Much related to this issue, Cigler and Falting suggested an interesting way to tackle drawbacks of Correlated equilibria (Reaching Correlated Equilibria through Multi-agent Learning). While convergence to CE is possible without a mediator (e.g., with regret methods), it does not guarantee that a good CE is reached. Thus, the outcome might be unfair or inefficient. On the other hand, good mediators might be unavailable or hard to implement. The paper offers an algorithm that converges to a fair and efficient CE, albeit in a very specific game, using a simple coordination device. I find the idea that partial coordination can be used instead of full coordination to be a promising one.
AAMAS also supplies a good platform for papers that combine ideas from multiple disciplines. The two following papers demonstrate the fine line between cooperation and self-interest.
- Who Goes There? Selecting a Robot to Reach a Goal Using Social Regret, by Traub, Kaminka, and Agmon, show how economic paradigms and decision theory can be used to improve coordination among fully cooperative robots in the face of uncertainty.
- In the other direction, we find Incentive Design for Adaptive Agents, by Chen et al. Here the authors study ad-hoc teaching, which is usually considered as a cooperative action, as means to increase the utility of a selfish teacher.
Having high expectations from previous years, I much anticipated this year’s banquet. The traditional 9-course meal that was served was undoubtedly the most, well, interesting dinner I have had for a long time. It was very good in fact, if you were brave enough to try J. There were also other surprises throughout dinner, such as the Telemann’s Canonic Sonata #2, performed live by conference chair Peter Stone and Joun-Huei Soo (daughter of the local arrangements chair Von-Wun Soo).

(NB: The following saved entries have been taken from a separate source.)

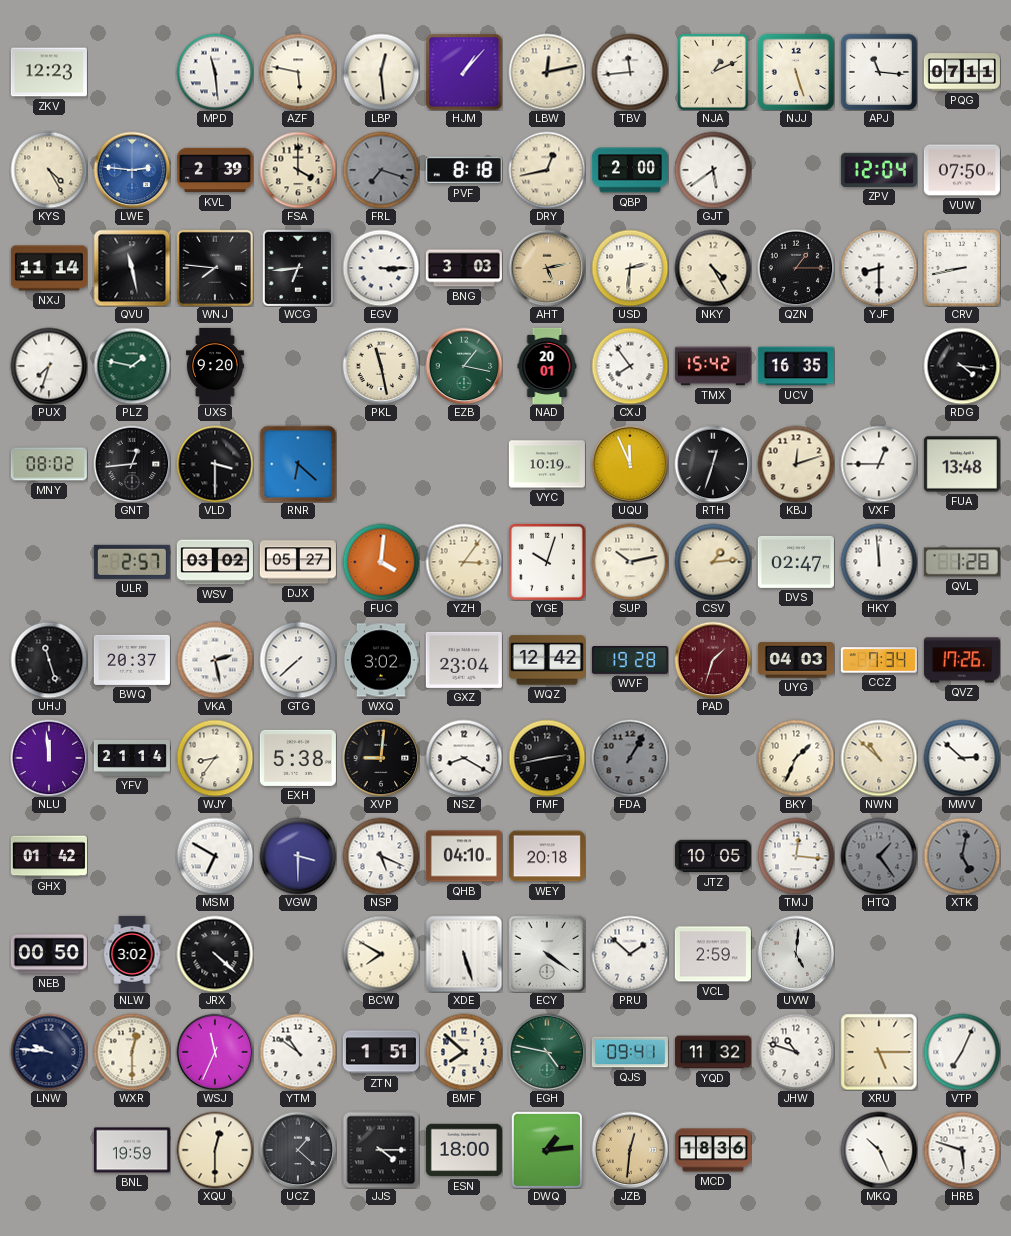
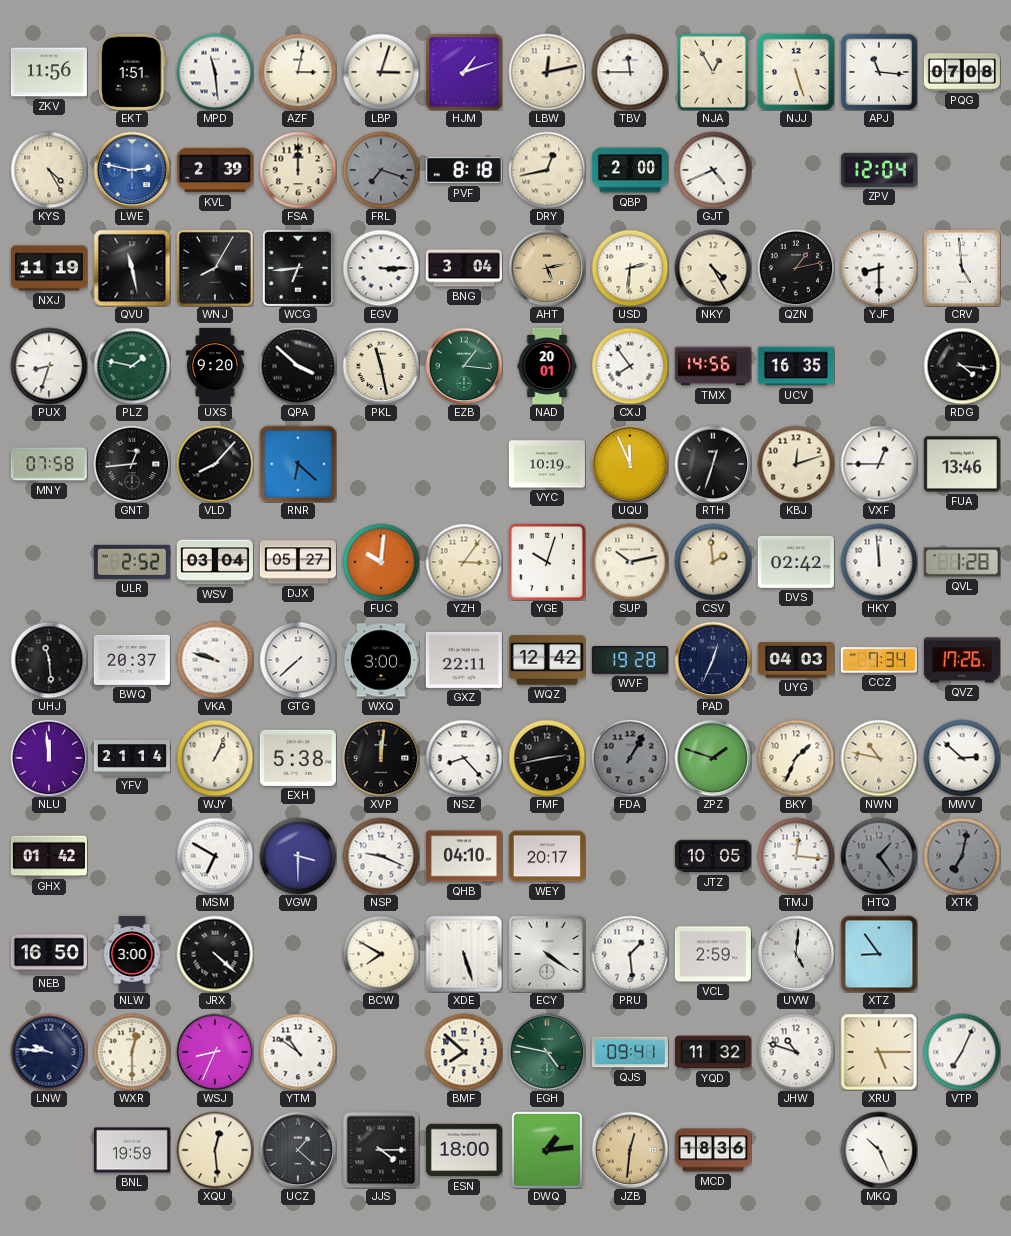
ZKV: 12:23 -> 11:56
EKT: none -> 1:51
AZF: 5:47 -> 3:02
LBP: 12:29 -> 3:03
HJM: 1:07 -> 1:12
TBV: 11:44 -> 11:45
NJA: 1:11 -> 12:55
PQG: 07:11 -> 07:08
LWE: 2:46 -> 2:47
FSA: 4:00 -> 12:00
GJT: 5:39 -> 4:41
VUW: 07:50 -> none
NXJ: 11:14 -> 11:19
WNJ: 7:46 -> 8:05
BNG: 3:03 -> 3:04
QZN: 1:15 -> 1:13
CRV: 8:43 -> 4:59
PUX: 7:33 -> 8:33
QPA: none -> 3:52
EZB: 1:17 -> 1:16
TMX: 15:42 -> 14:56
MNY: 08:02 -> 07:58
VLD: 3:30 -> 8:07
FUA: 13:48 -> 13:46
ULR: 2:57 -> 2:52
WSV: 03:02 -> 03:04
FUC: 4:01 -> 10:01
CSV: 1:14 -> 1:59
DVS: 02:47 -> 02:42
UHJ: 11:27 -> 11:29
VKA: 2:28 -> 9:48
WXQ: 3:02 -> 3:00
GXZ: 23:04 -> 22:11
PAD: 1:33 -> 12:34
PAD dial: burgundy -> navy
WJY: 8:36 -> 1:04
XVP: 9:01 -> 12:01
NSZ: 8:20 -> 8:23
ZPZ: none -> 1:48
NWN: 10:52 -> 10:47
NSP: 5:19 -> 9:19
WEY: 20:18 -> 20:17
XTK: 5:02 -> 7:02
NEB: 00:50 -> 16:50
NLW: 3:02 -> 3:00
PRU: 1:52 -> 1:29
XTZ: none -> 8:54
WSJ: 11:34 -> 8:34
ZTN: 1:51 -> none
XQU: 12:30 -> 12:29
HRB: 5:48 -> none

Three years ago in an invited lecture at AAMAS-08, Yoav Shoham (who this year received the Influential Paper award for his 1993 paper, “Agent-Oriented Programming”) challenged the multi-agent systems community, by reiterating the importance of game theory in the analysis and design of agent interactions. Indeed, it seems that the message has been well-accepted.

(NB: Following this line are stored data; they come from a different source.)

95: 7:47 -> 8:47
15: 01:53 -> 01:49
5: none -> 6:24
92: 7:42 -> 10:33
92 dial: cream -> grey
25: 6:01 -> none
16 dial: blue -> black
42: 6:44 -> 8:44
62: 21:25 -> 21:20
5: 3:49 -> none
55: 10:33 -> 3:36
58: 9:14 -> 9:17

Even more so than in previous years, game theory is no longer a field within MAS (or in the intersection of MAS with other areas). Rather, game theory (and AGT in particular) serves as a powerful tool whose presence is inevitable in nearly all levels of MAS research, from multi-agent learning, to emergent behavior, logic based systems, and even robotics. Deepening the involvement of AGT researchers as authors and reviewers in AI venues will benefit all the involved parties (even if self-interested). See you in next year in Valencia!